Another significant hurdle is the lack of reliable digestibility data, particularly for locally sourced ingredients. This forces formulators to rely on outdated or inconsistent "book values." “You can measure crude protein or fat easily, but digestible values are harder to assess. If you are using consistent ingredients like soy concentrate or fishmeal, you can manage variability. But if you are sourcing from diverse, cost-driven markets, you introduce high variability. This means a 40% crude protein feed could deliver 35% or even just 30% digestible protein, drastically affecting growth,” Glencross said.
China, despite its scientific capacity, also illustrates the challenge of aligning research with practice. “China now imports roughly half of the world’s fishmeal. While the global average inclusion rate has dropped from 25% to 10% over the last two decades, in China, it has remained flat, between 5% and 10%. So, as production has scaled up, their fishmeal use has exploded, not because inclusion rates increased, but because formulations haven't changed,” said Glencross. “There’s world-class nutrition science happening in China, but it’s not being adopted effectively at the industry level.”

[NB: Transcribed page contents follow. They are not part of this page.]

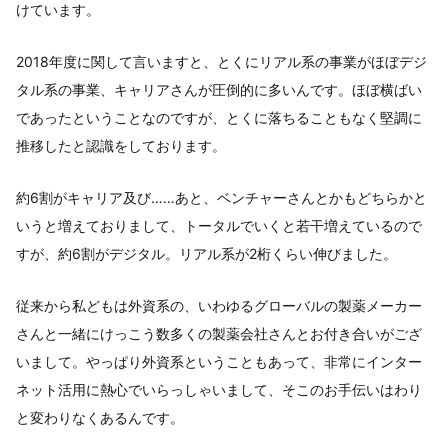
けています。
2018年度に関して言いますと、とくにリアル系の事業がほぼデジ
タル系の事業、キャリアさんが圧倒的に多いんです。ほぼ横ばい
であったということなのですが、とくに落ちることもなく堅調に
推移したと認識をしております。
約6割がキャリア及び……あと、ベンチャーさんとかもどちらかと
いうと増えておりまして、トータルでいくと若干増えているので
すが、約6割がデジタル。リアル系が2桁くらい伸びました。
従来から私どもは外資系の、いわゆるグローバルの製薬メーカー
さんと一緒にけっこう数多くの製薬会社さんとお付き合いがござ
いまして。やっぱり外資系ということもあって、非常にインター
ネット活用に熱心でいらっしゃいまして、そこのお手伝いはわり
と変わりなくあるんです。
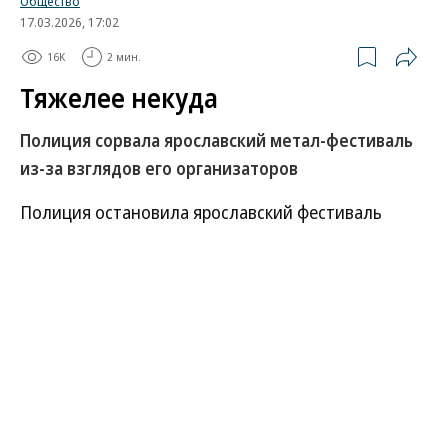
Общество
17.03.2026, 17:02
16K
2 мин.
Тяжелее некуда
Полиция сорвала ярославский метал-фестиваль
из-за взглядов его организаторов
Полиция остановила ярославский фестиваль
тяжелой музыки «Похороны зимы», проходивший
14 марта, из-за претензий к его организаторам.
Об этом сообщает «РИА Новости» со ссылкой на
неназванные правоохранительные органы. Они
утверждают, что концерт пыталась провести
националистическая группировка «Велескульт».
Зрители концерта жаловались, что полицейские
заставили их раздеться и лежать на полу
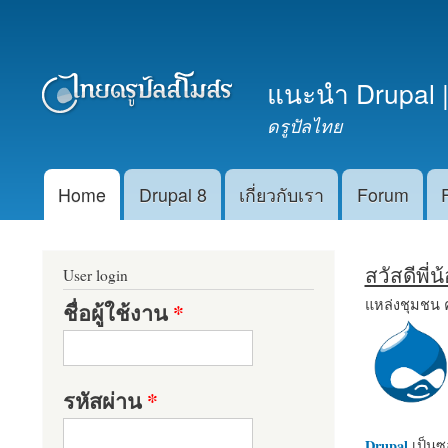
เมนูรอง
แนะนำ Drupal |
ดรูปัลไทย
Home
Drupal 8
เกี่ยวกับเรา
Forum
Main menu
สวัสดีพี่
User login
แหล่งชุมชน 
ชื่อผู้ใช้งาน
*
รหัสผ่าน
*
Drupal
เป็นซอ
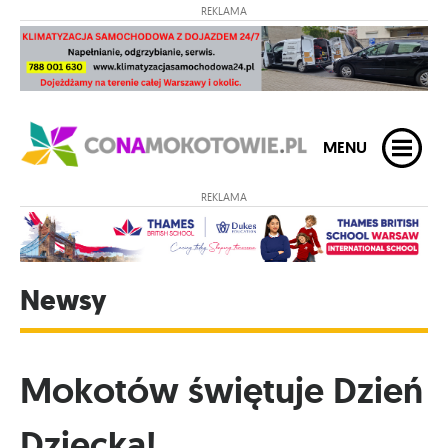
REKLAMA
MENU
REKLAMA
Newsy
Mokotów świętuje Dzień
Dziecka!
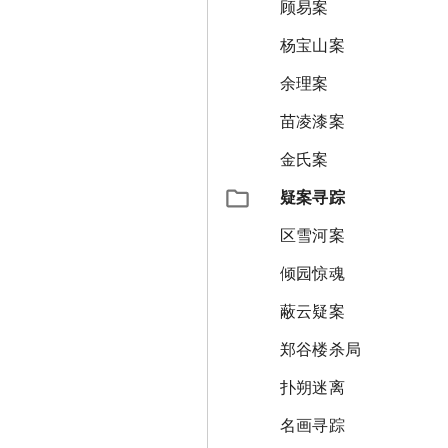
顾易案
杨宝山案
余理案
苗凌漆案
金氏案
疑案寻踪
区雪河案
倾园惊魂
蔽云疑案
郑谷楼杀局
扑朔迷离
名画寻踪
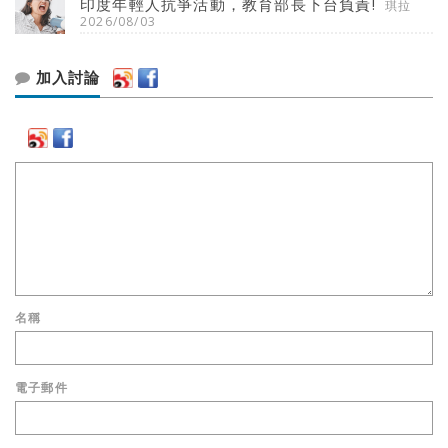
印度年輕人抗爭活動，教育部長下台負責!
琪拉
2026/08/03
加入討論
名稱
電子郵件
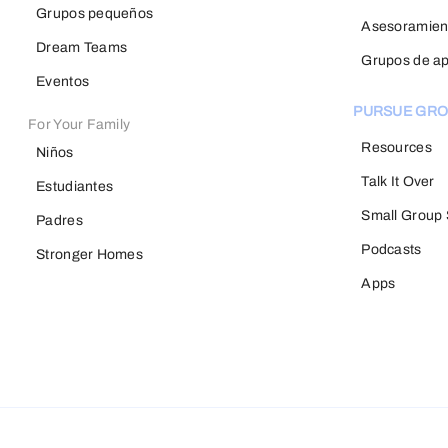
Grupos pequeños
Asesoramien
Dream Teams
Grupos de a
Eventos
PURSUE GR
For Your Family
Resources
Niños
Talk It Over
Estudiantes
Small Group 
Padres
Podcasts
Stronger Homes
Apps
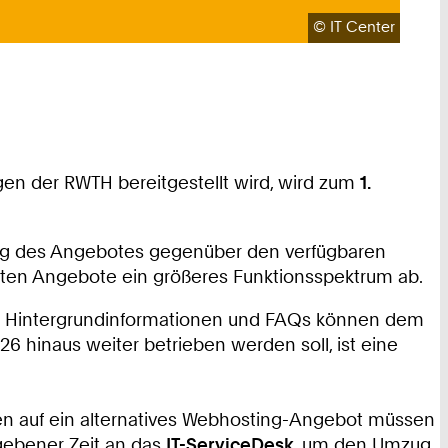
Urheberrecht:
©
IT Center
en der RWTH bereitgestellt wird, wird zum
1.
ung des Angebotes gegenüber den verfügbaren
rten Angebote ein größeres Funktionsspektrum ab.
t. Hintergrundinformationen und FAQs können dem
hinaus weiter betrieben werden soll, ist eine
n auf ein alternatives Webhosting-Angebot müssen
gebener Zeit an das
IT-ServiceDesk
, um den Umzug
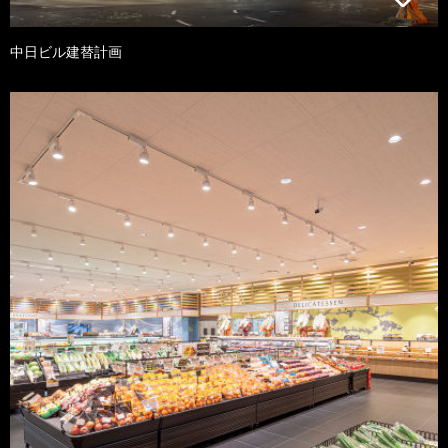
中日ビル建替計画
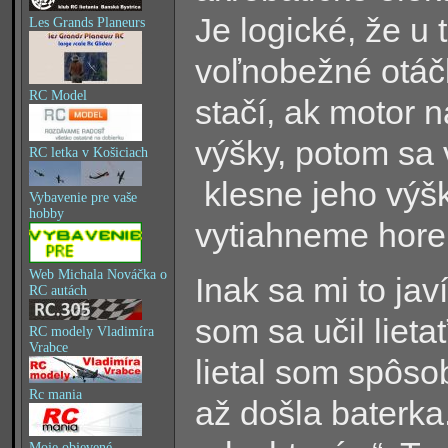
Je logické, že u
Les Grands Planeurs
voľnobežné otáč
RC Model
stačí, ak motor 
výšky, potom sa 
RC letka v Košiciach
klesne jeho výš
Vybavenie pre vaše
hobby
vytiahneme hore
Web Michala Nováčka o
Inak sa mi to ja
RC autách
som sa učil lietať
RC modely Vladimíra
Vrabce
lietal som spôso
Rc mania
až došla baterka
Moje objevené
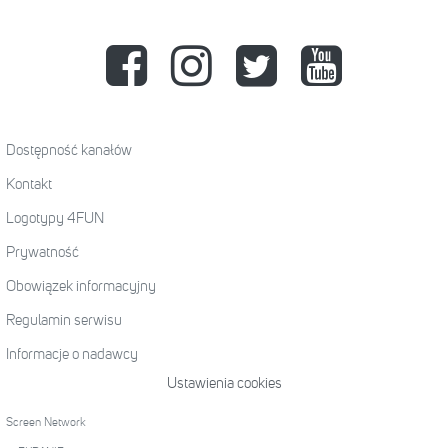
Dostępność kanałów
Kontakt
Logotypy 4FUN
Prywatność
Obowiązek informacyjny
Regulamin serwisu
Informacje o nadawcy
Ustawienia cookies
Screen Network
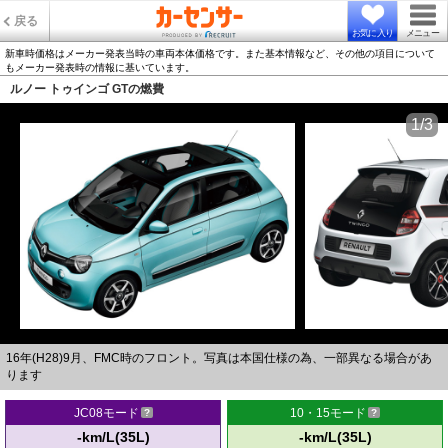
戻る
お気に入り
メニュー
新車時価格はメーカー発表当時の車両本体価格です。また基本情報など、その他の項目について
もメーカー発表時の情報に基いています。
ルノー トゥインゴ GTの燃費
1/3
16年(H28)9月、FMC時のフロント。写真は本国仕様の為、一部異なる場合があ
ります
JC08モード
10・15モード
-km/L(35L)
-km/L(35L)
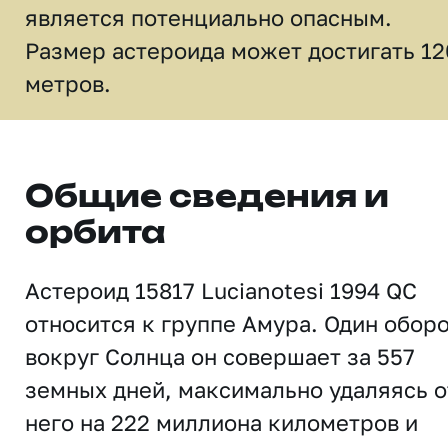
является потенциально опасным.
Размер астероида может достигать 12
метров.
Общие сведения и
орбита
Астероид 15817 Lucianotesi 1994 QC
относится к группе Амура. Один обор
вокруг Солнца он совершает за 557
земных дней, максимально удаляясь о
него на 222 миллиона километров и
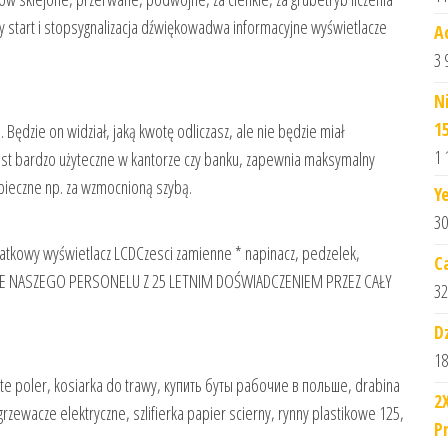
y start i stopsygnalizacja dźwiękowadwa informacyjne wyświetlacze
A
3 
N
1
ędzie on widział, jaką kwotę odliczasz, ale nie będzie miał
1 
est bardzo użyteczne w kantorze czy banku, zapewnia maksymalny
pieczne np. za wzmocnioną szybą.
Y
30
atkowy wyświetlacz LCDCzesci zamienne * napinacz, pedzelek,
C
CZNE NASZEGO PERSONELU Z 25 LETNIM DOŚWIADCZENIEM PRZEZ CAŁY
32
D
18
te poler, kosiarka do trawy, купить буты рабочие в польше, drabina
2
rzewacze elektryczne, szlifierka papier scierny, rynny plastikowe 125,
P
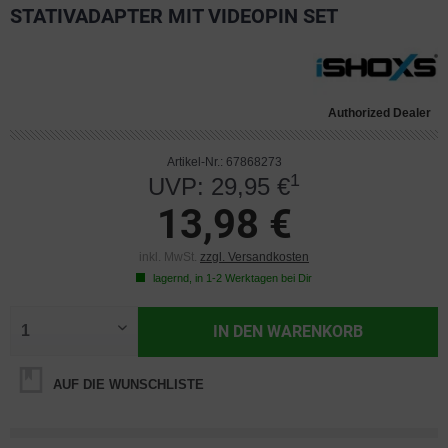
STATIVADAPTER MIT VIDEOPIN SET
Authorized Dealer
Artikel-Nr.: 67868273
1
UVP: 29,95 €
13,98 €
inkl. MwSt.
zzgl. Versandkosten
lagernd, in 1-2 Werktagen bei Dir
IN DEN
WARENKORB
AUF DIE WUNSCHLISTE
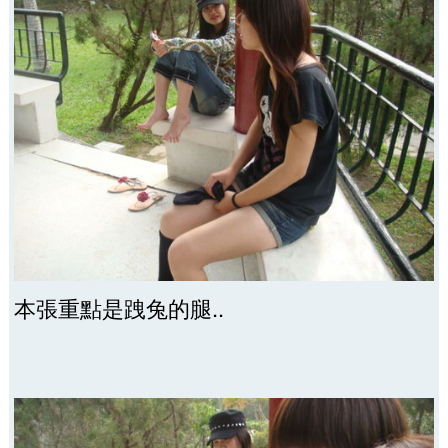
本張重點是跩兔的腿..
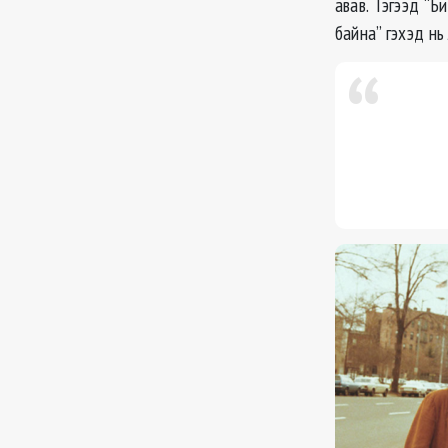
авав. Тэгээд “
байна” гэхэд нь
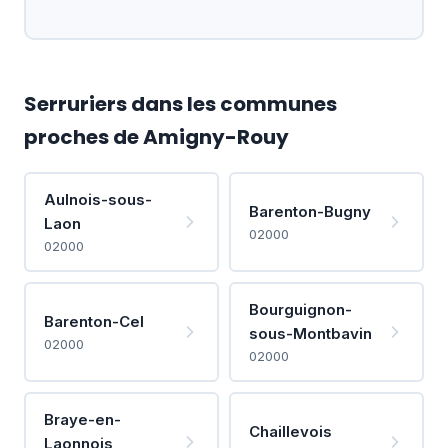
Serruriers dans les communes
proches de Amigny-Rouy
Aulnois-sous-
Barenton-Bugny
Laon
02000
02000
Bourguignon-
Barenton-Cel
sous-Montbavin
02000
02000
Braye-en-
Chaillevois
Laonnois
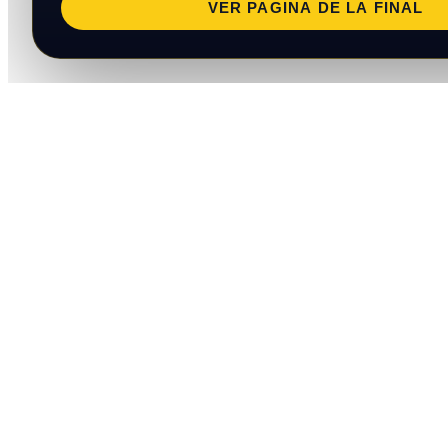
VER PAGINA DE LA FINAL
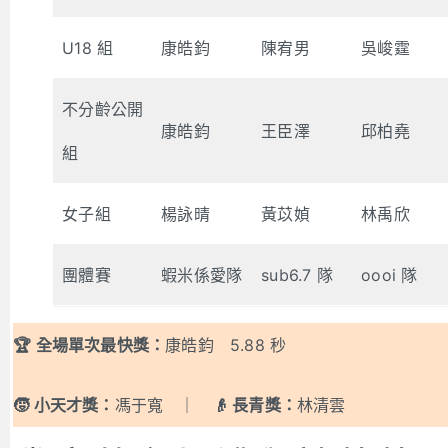
U18 組
康皓鈞
陳宥男
吳峻霆
不分齡公開
康皓鈞
王臣澤
邱柏堯
組
女子組
楊詠晴
黃苡媜
林禹欣
團體賽
蝦米係愛隊
sub6.7 隊
oooi 隊
🏆 全場單次最快獎：
康皓鈞 5.88 秒
🧒 小天才獎：
馮于寬 ｜
👴 長青獎：
林清雲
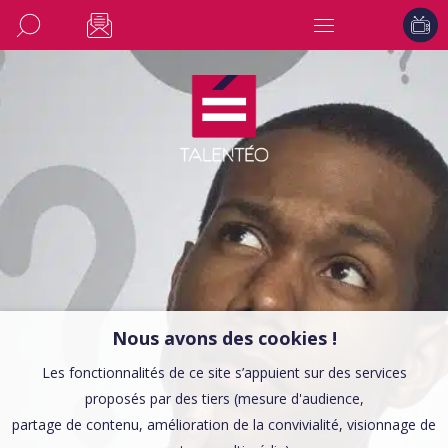
Nous avons des cookies !
Les fonctionnalités de ce site s’appuient sur des services
proposés par des tiers (mesure d'audience,
partage de contenu, amélioration de la convivialité, visionnage de
CONSEILS EMPLOI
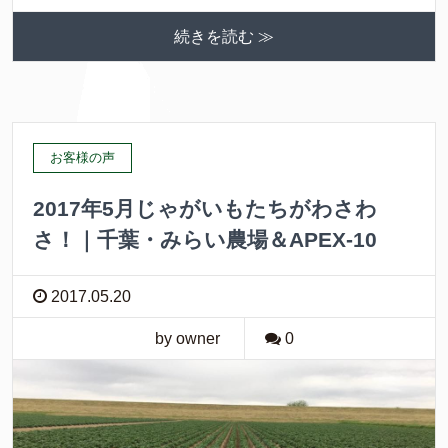
続きを読む ≫
お客様の声
2017年5月じゃがいもたちがわさわ
さ！｜千葉・みらい農場＆APEX-10
2017.05.20
by owner
0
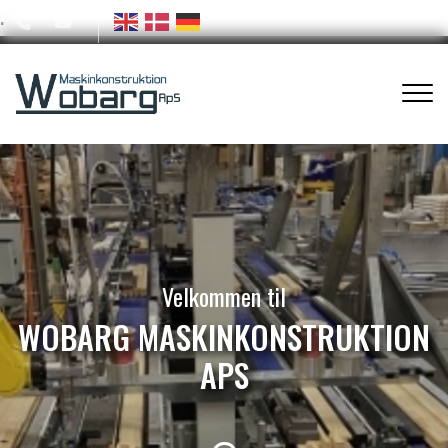
.
Gå
til
hovedindhold
Velkommen til
WOBARG MASKINKONSTRUKTION
APS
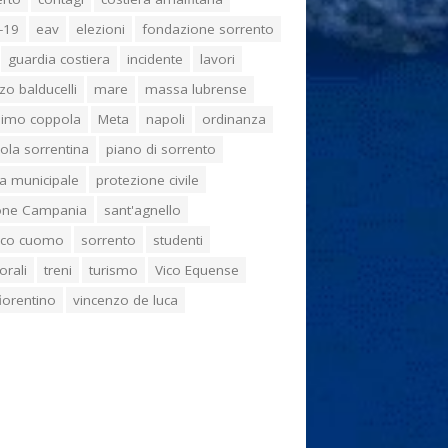
-19
eav
elezioni
fondazione sorrento
guardia costiera
incidente
lavori
zo balducelli
mare
massa lubrense
imo coppola
Meta
napoli
ordinanza
ola sorrentina
piano di sorrento
ia municipale
protezione civile
one Campania
sant'agnello
aco cuomo
sorrento
studenti
orali
treni
turismo
Vico Equense
 fiorentino
vincenzo de luca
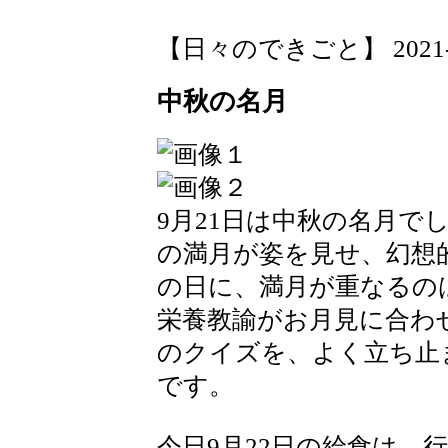
【日々のできごと】 2021-09-
中秋の名月
9月21日は中秋の名月で
の満月が姿を見せ、幻想
の日に、満月が重なるの
栄養教諭がお月見に合わ
のクイズを、よく立ち止
です。
今日9月22日の給食は、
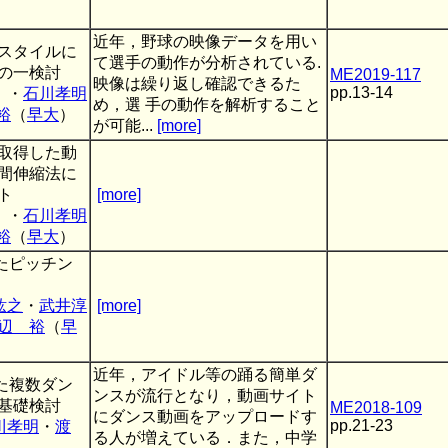
近年，野球の映像データを用い
スタイルに
て選手の動作が分析されている.
の一検討
ME2019-117
映像は繰り返し確認できるた
pp.13-14
）・
石川孝明
め，選 手の動作を解析すること
裕
（
早大
）
が可能...
[more]
取得した動
間伸縮法に
ト
[more]
）・
石川孝明
裕
（
早大
）
いたピッチン
紘之
・
武井淳
[more]
辺 裕
（
早
近年，アイドル等の踊る簡単ダ
いた複数ダン
ンスが流行となり，動画サイト
基礎検討
ME2018-109
にダンス動画をアップロードす
pp.21-23
川孝明
・
渡
る人が増えている．また，中学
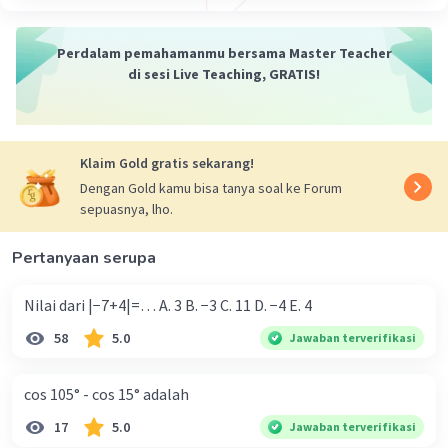
Perdalam pemahamanmu bersama Master Teacher
di sesi Live Teaching, GRATIS!
Klaim Gold gratis sekarang!
Dengan Gold kamu bisa tanya soal ke Forum
sepuasnya, lho.
Pertanyaan serupa
Nilai dari |−7+4|=… A. 3 B. −3 C. 11 D. −4 E. 4
58
5.0
Jawaban terverifikasi
cos 105° - cos 15° adalah
17
5.0
Jawaban terverifikasi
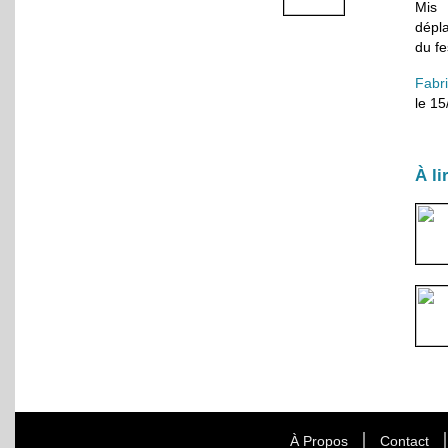
Mis 
dépla
du fe
Fabr
le 1
À li
À Propos
Contact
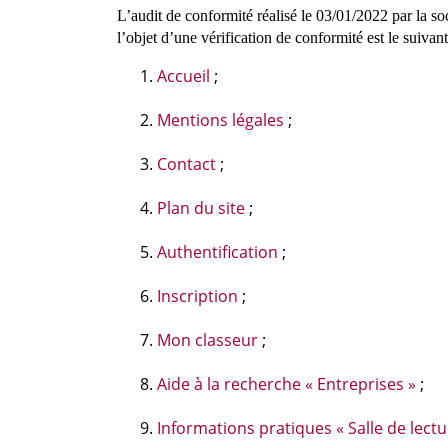
L’audit de conformité réalisé le 03/01/2022 par la s
l’objet d’une vérification de conformité est le suivant
Accueil
;
Mentions légales
;
Contact
;
Plan du site
;
Authentification
;
Inscription
;
Mon classeur
;
Aide à la recherche « Entreprises »
;
Informations pratiques « Salle de lectu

Future trends in precision nutrition
Glencross emphasized the need for better characterization of feed ingredients, particularly regarding variability and the factors that drive it. Real-time technologies like Near-Infrared (NIR) scanning could help measure digestibility of protein and amino acids in materials like fishmeal or soybean meal, but only if globally standardized calibrations are developed and implemented. This would enable truly flexible, batch-specific formulation, adapting feed design to seasonal and raw material variations.
Another critical factor is palatability. While marine ingredient production from byproducts is growing, it won’t keep pace with demand, leading to increasing reliance on grains, ingredients that many aquatic species find unpalatable. “We need objective ways to measure and standardize palatability so that less palatable ingredients like soy can be balanced with small additions of highly palatable ones like hydrolysates,” Glencross said.
“The so-called ‘magic’ of marine ingredients comes from the presence of chemo-stimulants—chemosensory active compounds naturally found in fishmeal and fish oil,” added Sofia Morais, aqua innovation team leader at Lucta. “When levels of marine ingredients drop too low, palatability suffers. Two solutions exist: specialty ingredients rich in chemo-stimulants, though subject to seasonal variability; and additives, which are more consistent.”
Looking ahead, digital technologies will be central to precision nutrition. “Nutritional models help predict requirements and define ideal specifications. But the future lies in big data, AI, digital twins, and real-time optimization. This will involve moving beyond just nutrient demands into the realm of metabolizable and net demands,” Glencross concluded.